La corrupción que acompañó a los procesos de privatización sigue siendo una herida abierta en la confianza pública.
Hoy, cuando se debate nuevamente el papel del Estado en la economía, la sombra de Salinas reaparece inevitablemente.
Sus decisiones marcaron el camino que México ha transitado durante los últimos treinta años.
Entender ese periodo es fundamental para comprender por qué el país votó por un cambio de régimen décadas después.
La historia no ha terminado de juzgarlo, y las consecuencias de sus reformas siguen operando en la vida diaria de cada mexicano.
El México contemporáneo es, en gran medida, el resultado de las tensiones no resueltas de aquel sexenio transformador.
Preguntas Frecuentes (FAQs)
¿Cuáles fueron las reformas más importantes de Carlos Salinas de Gortari?
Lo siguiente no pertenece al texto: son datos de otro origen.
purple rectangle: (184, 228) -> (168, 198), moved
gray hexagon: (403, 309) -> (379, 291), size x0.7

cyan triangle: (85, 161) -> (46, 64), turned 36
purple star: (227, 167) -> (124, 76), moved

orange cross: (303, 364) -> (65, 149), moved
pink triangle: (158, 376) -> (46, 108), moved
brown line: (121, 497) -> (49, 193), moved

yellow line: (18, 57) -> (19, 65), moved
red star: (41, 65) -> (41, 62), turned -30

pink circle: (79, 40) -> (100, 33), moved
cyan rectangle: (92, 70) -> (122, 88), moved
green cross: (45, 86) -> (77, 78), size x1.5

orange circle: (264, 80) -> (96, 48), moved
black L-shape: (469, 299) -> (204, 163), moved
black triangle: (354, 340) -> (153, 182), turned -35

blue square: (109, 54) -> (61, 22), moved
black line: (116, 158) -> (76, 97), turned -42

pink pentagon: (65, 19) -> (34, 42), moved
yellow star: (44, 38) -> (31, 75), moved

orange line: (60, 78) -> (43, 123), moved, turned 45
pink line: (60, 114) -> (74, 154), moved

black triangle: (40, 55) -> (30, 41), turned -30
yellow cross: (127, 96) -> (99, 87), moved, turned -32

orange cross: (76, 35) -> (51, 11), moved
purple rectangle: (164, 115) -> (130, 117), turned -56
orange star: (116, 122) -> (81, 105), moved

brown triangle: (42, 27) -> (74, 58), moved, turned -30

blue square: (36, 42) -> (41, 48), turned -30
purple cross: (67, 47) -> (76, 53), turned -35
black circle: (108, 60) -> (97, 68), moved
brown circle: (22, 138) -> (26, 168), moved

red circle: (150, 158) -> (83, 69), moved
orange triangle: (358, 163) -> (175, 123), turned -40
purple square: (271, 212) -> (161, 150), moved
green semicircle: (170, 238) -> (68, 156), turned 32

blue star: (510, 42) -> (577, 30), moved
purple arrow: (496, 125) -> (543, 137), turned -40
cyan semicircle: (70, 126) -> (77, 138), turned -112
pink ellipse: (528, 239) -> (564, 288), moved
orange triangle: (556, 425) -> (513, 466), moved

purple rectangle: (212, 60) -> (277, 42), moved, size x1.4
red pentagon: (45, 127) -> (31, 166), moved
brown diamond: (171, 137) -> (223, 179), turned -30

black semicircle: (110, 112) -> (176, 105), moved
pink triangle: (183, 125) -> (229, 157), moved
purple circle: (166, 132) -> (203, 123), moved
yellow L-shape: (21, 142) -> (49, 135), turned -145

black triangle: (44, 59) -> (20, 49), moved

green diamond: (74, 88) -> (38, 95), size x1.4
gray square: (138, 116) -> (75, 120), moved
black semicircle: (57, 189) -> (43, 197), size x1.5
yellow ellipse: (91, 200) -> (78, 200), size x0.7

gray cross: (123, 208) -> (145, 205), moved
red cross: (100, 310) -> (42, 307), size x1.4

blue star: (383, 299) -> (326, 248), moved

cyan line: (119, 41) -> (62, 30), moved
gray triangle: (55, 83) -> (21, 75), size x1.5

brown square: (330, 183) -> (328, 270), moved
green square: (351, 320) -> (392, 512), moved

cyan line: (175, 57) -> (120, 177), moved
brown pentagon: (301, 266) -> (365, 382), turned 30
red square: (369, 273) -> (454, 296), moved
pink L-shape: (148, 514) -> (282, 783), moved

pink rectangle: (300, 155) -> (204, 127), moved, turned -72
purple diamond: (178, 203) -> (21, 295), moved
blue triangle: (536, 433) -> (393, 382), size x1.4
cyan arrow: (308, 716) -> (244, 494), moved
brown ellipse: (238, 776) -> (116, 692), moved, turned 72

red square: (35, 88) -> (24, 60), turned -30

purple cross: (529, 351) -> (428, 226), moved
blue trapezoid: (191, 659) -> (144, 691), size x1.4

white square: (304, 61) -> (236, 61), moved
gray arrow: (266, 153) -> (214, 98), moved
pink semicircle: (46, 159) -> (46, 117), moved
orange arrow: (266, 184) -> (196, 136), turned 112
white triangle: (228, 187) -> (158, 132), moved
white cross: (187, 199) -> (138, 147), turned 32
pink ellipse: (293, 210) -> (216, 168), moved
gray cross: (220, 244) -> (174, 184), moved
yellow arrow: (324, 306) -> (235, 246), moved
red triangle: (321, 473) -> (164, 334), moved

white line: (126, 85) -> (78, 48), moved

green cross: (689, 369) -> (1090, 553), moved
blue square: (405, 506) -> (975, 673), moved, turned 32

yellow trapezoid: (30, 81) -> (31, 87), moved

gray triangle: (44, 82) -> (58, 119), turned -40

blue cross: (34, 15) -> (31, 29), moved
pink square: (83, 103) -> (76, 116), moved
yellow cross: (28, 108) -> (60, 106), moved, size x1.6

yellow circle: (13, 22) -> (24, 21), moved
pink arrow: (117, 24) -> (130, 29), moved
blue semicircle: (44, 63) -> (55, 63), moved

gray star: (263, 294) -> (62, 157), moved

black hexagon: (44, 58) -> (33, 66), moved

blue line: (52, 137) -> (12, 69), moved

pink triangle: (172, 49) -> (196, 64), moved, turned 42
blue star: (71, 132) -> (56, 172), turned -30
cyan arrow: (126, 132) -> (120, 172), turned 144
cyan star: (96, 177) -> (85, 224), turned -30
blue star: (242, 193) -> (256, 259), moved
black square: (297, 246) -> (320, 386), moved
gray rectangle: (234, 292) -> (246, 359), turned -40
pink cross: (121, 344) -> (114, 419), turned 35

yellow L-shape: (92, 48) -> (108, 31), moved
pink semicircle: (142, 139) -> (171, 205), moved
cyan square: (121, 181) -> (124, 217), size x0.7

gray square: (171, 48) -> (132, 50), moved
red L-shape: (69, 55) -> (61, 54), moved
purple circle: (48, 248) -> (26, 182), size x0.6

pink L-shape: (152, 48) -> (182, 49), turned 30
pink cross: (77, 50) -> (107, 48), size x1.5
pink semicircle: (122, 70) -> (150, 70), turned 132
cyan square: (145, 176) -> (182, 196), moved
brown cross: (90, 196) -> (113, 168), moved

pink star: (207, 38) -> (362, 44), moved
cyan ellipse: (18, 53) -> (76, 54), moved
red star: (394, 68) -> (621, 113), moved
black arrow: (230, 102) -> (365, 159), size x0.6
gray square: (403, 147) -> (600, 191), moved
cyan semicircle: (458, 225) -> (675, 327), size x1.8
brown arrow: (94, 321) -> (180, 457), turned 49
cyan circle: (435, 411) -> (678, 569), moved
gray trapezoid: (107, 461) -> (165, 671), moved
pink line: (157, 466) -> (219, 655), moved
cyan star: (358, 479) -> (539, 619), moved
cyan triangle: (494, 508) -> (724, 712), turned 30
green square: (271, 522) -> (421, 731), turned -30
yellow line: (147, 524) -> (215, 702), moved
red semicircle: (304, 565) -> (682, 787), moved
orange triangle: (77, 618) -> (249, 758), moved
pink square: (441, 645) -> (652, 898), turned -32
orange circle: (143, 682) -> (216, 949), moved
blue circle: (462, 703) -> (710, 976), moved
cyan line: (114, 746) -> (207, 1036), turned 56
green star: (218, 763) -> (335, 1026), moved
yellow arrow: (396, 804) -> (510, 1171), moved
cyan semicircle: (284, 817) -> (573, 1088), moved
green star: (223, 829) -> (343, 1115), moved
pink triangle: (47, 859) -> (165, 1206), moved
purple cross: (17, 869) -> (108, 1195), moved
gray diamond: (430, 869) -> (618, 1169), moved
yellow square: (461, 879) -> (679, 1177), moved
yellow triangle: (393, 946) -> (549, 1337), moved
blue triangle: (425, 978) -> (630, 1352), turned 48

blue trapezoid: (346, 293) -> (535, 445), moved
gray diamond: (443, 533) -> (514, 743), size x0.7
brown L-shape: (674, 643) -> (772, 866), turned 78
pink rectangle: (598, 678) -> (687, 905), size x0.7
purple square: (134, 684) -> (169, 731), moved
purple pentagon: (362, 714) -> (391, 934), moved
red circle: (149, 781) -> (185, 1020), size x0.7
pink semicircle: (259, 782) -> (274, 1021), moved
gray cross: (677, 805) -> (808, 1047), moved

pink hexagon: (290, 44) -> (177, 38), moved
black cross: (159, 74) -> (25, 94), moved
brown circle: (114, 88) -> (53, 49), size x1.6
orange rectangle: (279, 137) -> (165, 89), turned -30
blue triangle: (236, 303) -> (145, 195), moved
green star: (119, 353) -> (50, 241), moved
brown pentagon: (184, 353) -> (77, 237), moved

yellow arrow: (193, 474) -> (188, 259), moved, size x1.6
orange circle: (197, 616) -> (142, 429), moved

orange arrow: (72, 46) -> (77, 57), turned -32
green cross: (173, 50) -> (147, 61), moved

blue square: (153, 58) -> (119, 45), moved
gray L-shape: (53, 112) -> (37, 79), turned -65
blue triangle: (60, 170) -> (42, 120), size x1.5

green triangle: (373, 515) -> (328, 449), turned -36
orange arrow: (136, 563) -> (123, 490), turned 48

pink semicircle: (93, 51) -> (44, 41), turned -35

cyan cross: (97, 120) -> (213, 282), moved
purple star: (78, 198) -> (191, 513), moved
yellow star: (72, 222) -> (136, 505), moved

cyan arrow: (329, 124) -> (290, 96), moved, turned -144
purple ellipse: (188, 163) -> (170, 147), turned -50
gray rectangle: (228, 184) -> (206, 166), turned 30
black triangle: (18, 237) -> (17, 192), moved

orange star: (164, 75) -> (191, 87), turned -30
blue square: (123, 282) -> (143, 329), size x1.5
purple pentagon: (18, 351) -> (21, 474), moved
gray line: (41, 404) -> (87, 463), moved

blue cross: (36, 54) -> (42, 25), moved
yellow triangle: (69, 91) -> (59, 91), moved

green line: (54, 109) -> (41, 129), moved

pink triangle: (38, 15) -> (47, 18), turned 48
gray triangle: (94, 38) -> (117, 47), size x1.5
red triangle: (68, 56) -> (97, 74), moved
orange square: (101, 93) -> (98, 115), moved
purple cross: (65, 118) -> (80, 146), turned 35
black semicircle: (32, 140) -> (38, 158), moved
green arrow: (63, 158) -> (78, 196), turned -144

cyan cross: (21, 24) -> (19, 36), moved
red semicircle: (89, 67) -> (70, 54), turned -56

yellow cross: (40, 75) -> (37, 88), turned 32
Las reformas más trascendentales fueron la privatización de empresas estatales (incluyendo Telmex y los bancos), la firma del Tratado de Libre Comercio de América del Norte (TLCAN), la reforma al Artículo 27 constitucional que permitía la venta de tierras ejidales y el otorgamiento de autonomía al Banco de México.
¿Qué impacto tuvo la privatización de la banca en México? La reprivatización bancaria buscó modernizar el sistema financiero y obtener recursos para el Estado. Sin embargo, la falta de regulación adecuada y la crisis de 1994 llevaron al colapso de los bancos, lo que resultó en el rescate financiero conocido como Fobaproa, cuya deuda pública se sigue pagando hasta la fecha.
¿Por qué se considera que el año 1994 fue el derrumbe del salinismo? 1994 es clave porque se conjugaron eventos que desestabilizaron el país: el levantamiento armado del EZLN en Chiapas, el asesinato del candidato presidencial Luis Donaldo Colosio, el asesinato de José Francisco Ruiz Massieu y la fuga masiva de capitales que desembocó en la grave crisis económica de 1995.
¿Qué fue el Programa Nacional de Solidaridad (Pronasol)? Fue el programa social insignia de Salinas, destinado a combatir la pobreza mediante obras de infraestructura y servicios en comunidades marginadas. Aunque redujo ciertos índices de carencia, fue criticado por su uso político-electoral para fortalecer la imagen presidencial y el control del partido oficial.
¿Cuál es la relación entre Salinas y el neoliberalismo en México? Carlos Salinas es considerado el principal consolidador del modelo neoliberal en México. Su política económica se basó en la reducción de la intervención del Estado en la economía, la apertura de fronteras al comercio internacional y la desregulación de mercados, marcando el fin del modelo de Estado benefactor posrevolucionario.